German researchers propose new high-entropy energy storage materials to promote the development of lithium batteries

According to foreign media reports, researchers at the Karlsruhe Institute of Technology (KIT) in Germany have proposed a new type of high-entropy material suitable for energy storage applications. They reported in the paper that using a recently designed polycationic transition metal-based high-entropy oxide as a precursor and LiF or NaCl as a reactant, a simple mechanochemical method was used to prepare polyanions and polycationic compounds to generate lithiated or sodium化 材料。 Chemical materials.

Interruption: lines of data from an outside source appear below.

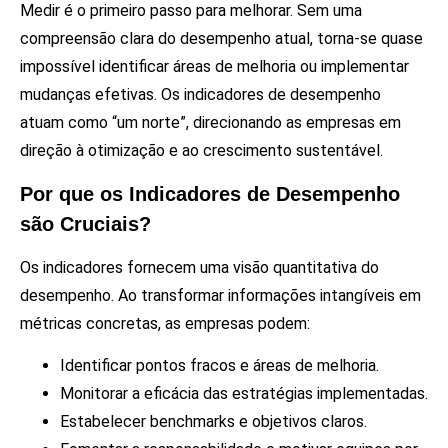
Medir é o primeiro passo para melhorar. Sem uma
compreensão clara do desempenho atual, torna-se quase
impossível identificar áreas de melhoria ou implementar
mudanças efetivas. Os indicadores de desempenho
atuam como “um norte”, direcionando as empresas em
direção à otimização e ao crescimento sustentável.
Por que os Indicadores de Desempenho
são Cruciais?
Os indicadores fornecem uma visão quantitativa do
desempenho. Ao transformar informações intangíveis em
métricas concretas, as empresas podem:
Identificar pontos fracos e áreas de melhoria.
Monitorar a eficácia das estratégias implementadas.
Estabelecer benchmarks e objetivos claros.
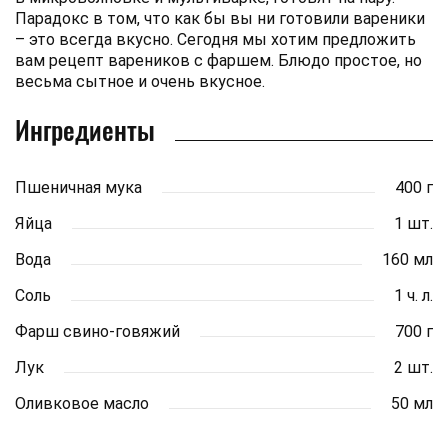
Парадокс в том, что как бы вы ни готовили вареники
– это всегда вкусно. Сегодня мы хотим предложить
вам рецепт вареников с фаршем. Блюдо простое, но
весьма сытное и очень вкусное.
Ингредиенты
Пшеничная мука
400 г
Яйца
1 шт.
Вода
160 мл
Соль
1 ч. л.
Фарш свино-говяжий
700 г
Лук
2 шт.
Оливковое масло
50 мл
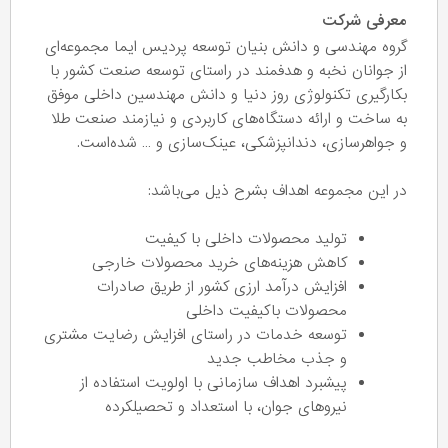
معرفی شرکت
گروه مهندسی و دانش بنیان توسعه پردیس ایما مجموعه‌ای
از جوانان نخبه و هدفمند در راستای توسعه صنعت کشور با
بکارگیری تکنولوژی روز دنیا و دانش مهندسین داخلی موفق
به ساخت و ارائه دستگاه‌های کاربردی و نیازمند صنعت طلا
و جواهرسازی، دندانپزشکی، عینک‌سازی و … شده‌است.
در این مجموعه اهداف بشرح ذیل می‌باشد:
تولید محصولات داخلی با کیفیت
کاهش هزینه‌های خرید محصولات خارجی
افزایش درآمد ارزی کشور از طریق صادرات
محصولات باکیفیت داخلی
توسعه خدمات در راستای افزایش رضایت مشتری
و جذب مخاطب جدید
پیشبرد اهداف سازمانی با اولویت استفاده از
نیروهای جوان، با استعداد و تحصیلکرده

Lithium-containing entropy-stabilized fluorooxy compound (Lix (Co0.2Cu0.2Mg0.2Ni0.2Zn0.2) OFx), working potential 3.4 V vs. Li + / Li, can be used as a positive electrode active material. Unlike traditional (non-entropy stable) oxyfluorides, this new material benefits from entropy stability, exhibits stronger lithium storage performance, changes constituent elements in an unprecedented way, and improves cycle performance. The concept of entropy stability also applies to sodium-containing chlorine oxides with a rock salt structure, thus paving the way for post-development Lithium Battery technology.

In many different application fields, high-entropy materials (HEM) have received extensive attention because of their novel, unexpected and unprecedented characteristics. HEM is premised on introducing high configuration entropy to stabilize the single-phase structure. A large number of high-entropy compounds that have been synthesized and disclosed, including carbides, diborides, nitrides, chalcogenide compounds and oxides, have a wide range of applications in the fields of thermoelectrics, dielectrics and lithium-ion batteries. The recently appeared high-entropy material, called high-entropy oxide (HEO), was first proposed by Christina M. Rost and others in 2015.

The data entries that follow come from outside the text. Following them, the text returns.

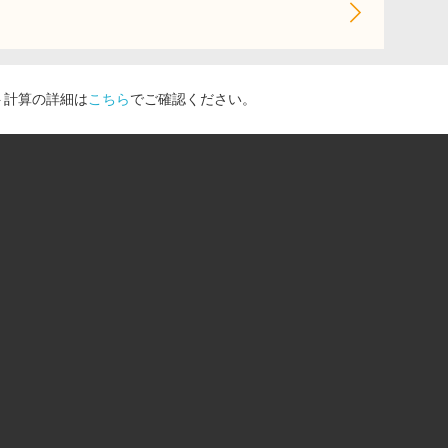
ト計算の詳細は
こちら
でご確認ください。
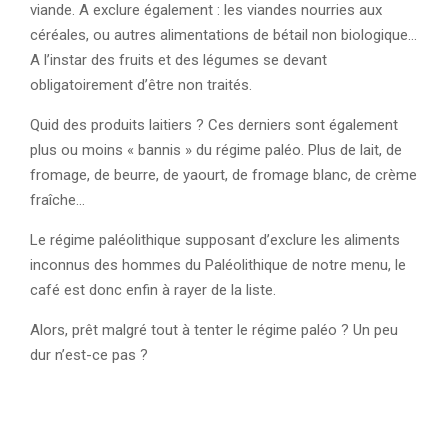
viande. A exclure également : les viandes nourries aux
céréales, ou autres alimentations de bétail non biologique…
A l’instar des fruits et des légumes se devant
obligatoirement d’être non traités.
Quid des produits laitiers ? Ces derniers sont également
plus ou moins « bannis » du régime paléo. Plus de lait, de
fromage, de beurre, de yaourt, de fromage blanc, de crème
fraîche…
Le régime paléolithique supposant d’exclure les aliments
inconnus des hommes du Paléolithique de notre menu, le
café est donc enfin à rayer de la liste.
Alors, prêt malgré tout à tenter le régime paléo ? Un peu
dur n’est-ce pas ?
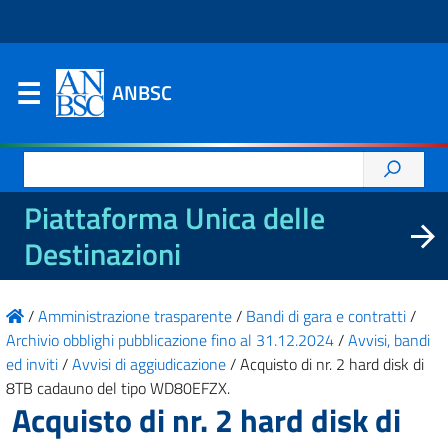
ANBSC
Ricerca
per:
Piattaforma Unica delle
Destinazioni
/
Amministrazione trasparente
/
Bandi di gara e contratti
/
Archivio obblighi pubblicazione fino al 31.12.2024
/
Avvisi, bandi
ed inviti
/
Avvisi di aggiudicazione
/
Acquisto di nr. 2 hard disk di
8TB cadauno del tipo WD80EFZX.
Acquisto di nr. 2 hard disk di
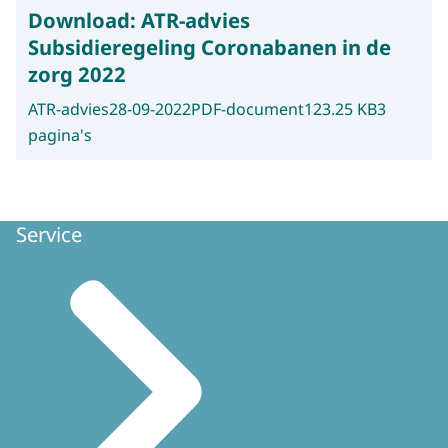
Download:
ATR-advies
Subsidieregeling Coronabanen in de
zorg 2022
ATR-advies
28-09-2022
PDF-document
123.25 KB
3
pagina's
Service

However, to date, there are no literature reports on HEM compounds containing multiple anions. The stable high-configuration entropy effect is only caused by the cations in the crystal structure because the contribution of the anion sites is zero. Therefore, the preparation of polyanionic and polycationic single-phase structures with obvious signs of entropy stability is of great significance, especially considering that the configurational entropy gain will be greater than that of transition metal-based HEO systems. KIT's paper is the first report of polyanion and polycationic high-entropy oxygen halides and their application in electrochemical energy storage.

The researchers used a HEO based on polycationic transition metals (that is, only oxygen ions occupy the anion site) as a precursor, introducing additional halogen ions (X) and alkali metal ions to generate polyanion, polycationic rock salt type compounds (HEOX). Monovalent fluorine is introduced into the HEO anion lattice occupied by divalent oxygen, and the charge is compensated by adding monovalent lithium (or sodium) to the cationic lattice. Because the radii of fluorine and oxygen ions are similar, in a single-phase rock salt structure, this substitution will not cause significant strain.

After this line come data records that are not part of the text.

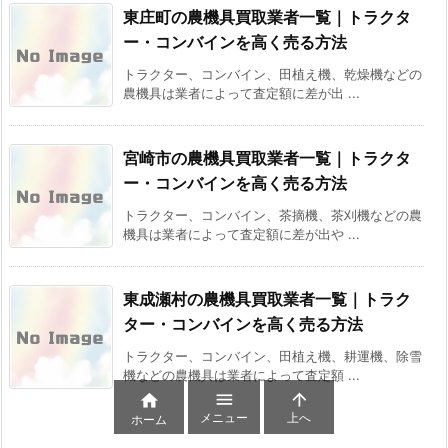
東庄町の農機具買取業者一覧｜トラクタ
ー・コンバインを高く売る方法
トラクター、コンバイン、田植え機、乾燥機などの
農機具は業者によって査定額に差が出 ...
宮崎市の農機具買取業者一覧｜トラクタ
ー・コンバインを高く売る方法
トラクター、コンバイン、茶摘機、茶刈機などの農
機具は業者によって査定額に差が出や ...
東成瀬村の農機具買取業者一覧｜トラク
ター・コンバインを高く売る方法
トラクター、コンバイン、田植え機、耕運機、除雪
機などの農機具は業者によって査定額 ...



メニュー
上へ
ホーム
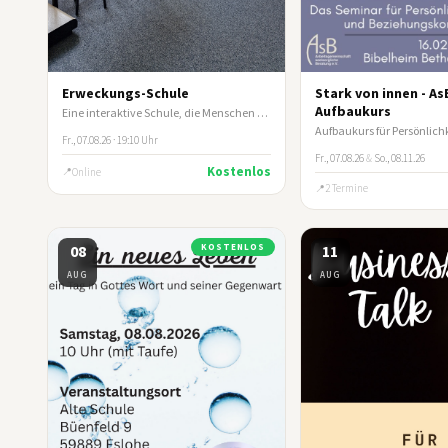
Erweckungs-Schule
Stark von innen - As
Aufbaukurs
Eine interaktive Schule, die Menschen befähigt, aus ihrer Identität in Christus zu leben.
Fr., 07.08.26 · 19:10 Uhr
Fr., 07.08.26
&
So., 08.11.26
Kostenlos
Online
2 Termine
08
KOSTENLOS
11
AUG
AUG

By adding multiple anions to an entropy-stable polycationic compound, the researchers found for the first time that while maintaining the single-phase rock salt structure, not only the cations but also the anions change. These compounds constitute a new class of entropy-stabilizing materials, and the anionic lattice promotes the formation of configurational entropy, thereby obtaining additional structural stability gains. Through this method, a fluorooxygen positive electrode active material with a rock salt structure was successfully synthesized, which is suitable for next-generation lithium ion battery applications.

It is worth mentioning that the entropy stability can significantly improve the cycle performance. In addition, this method can reduce the toxic and expensive elements in the battery positive electrode, while not significantly affecting the energy density. In summary, the concept of multi-anion and multi-cation high-entropy compounds will bring unprecedented new energy storage materials.